START Data under study

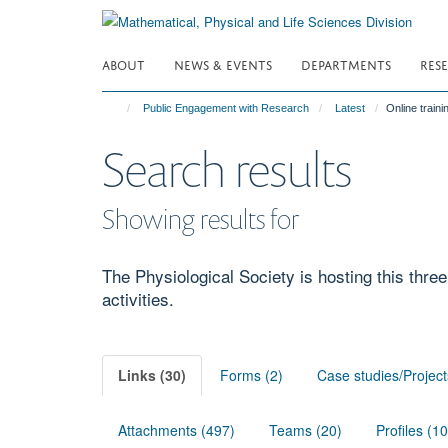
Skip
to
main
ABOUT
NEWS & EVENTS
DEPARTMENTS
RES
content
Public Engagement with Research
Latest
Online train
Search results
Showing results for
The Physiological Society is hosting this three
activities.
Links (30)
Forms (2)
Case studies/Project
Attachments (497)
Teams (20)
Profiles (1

END Data under study
START Data under study

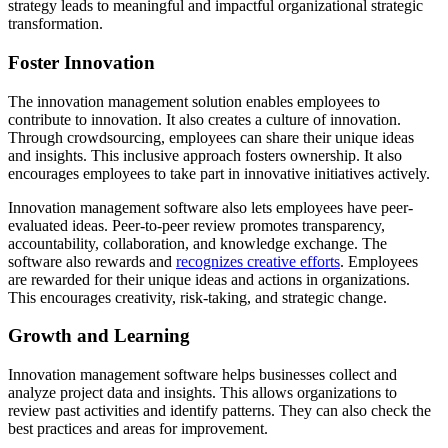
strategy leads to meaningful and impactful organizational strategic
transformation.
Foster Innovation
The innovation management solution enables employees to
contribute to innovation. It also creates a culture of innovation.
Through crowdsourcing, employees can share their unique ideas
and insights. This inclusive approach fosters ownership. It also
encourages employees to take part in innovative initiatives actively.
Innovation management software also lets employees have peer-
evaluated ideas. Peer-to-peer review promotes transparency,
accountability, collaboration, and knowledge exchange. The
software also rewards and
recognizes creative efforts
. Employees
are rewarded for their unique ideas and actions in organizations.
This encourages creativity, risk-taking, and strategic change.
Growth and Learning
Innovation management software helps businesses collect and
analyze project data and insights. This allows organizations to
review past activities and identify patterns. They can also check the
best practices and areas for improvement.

END Data under study
START Data under study

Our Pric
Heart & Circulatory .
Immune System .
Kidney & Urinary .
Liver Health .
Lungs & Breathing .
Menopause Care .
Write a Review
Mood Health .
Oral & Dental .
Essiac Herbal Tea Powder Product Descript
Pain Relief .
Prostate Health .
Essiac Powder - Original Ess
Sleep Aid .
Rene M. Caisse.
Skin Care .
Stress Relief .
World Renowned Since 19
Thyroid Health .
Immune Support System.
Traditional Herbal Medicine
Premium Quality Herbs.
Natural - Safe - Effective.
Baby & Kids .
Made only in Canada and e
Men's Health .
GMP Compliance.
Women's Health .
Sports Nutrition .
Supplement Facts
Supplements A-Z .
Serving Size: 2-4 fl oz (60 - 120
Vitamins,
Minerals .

END Data under study

* Exercise prompt: Go through the records above. Copy each line in which the string "unique" appears.

* Task solution:
Through crowdsourcing, employees can share their unique ideas
are rewarded for their unique ideas and actions in organizations.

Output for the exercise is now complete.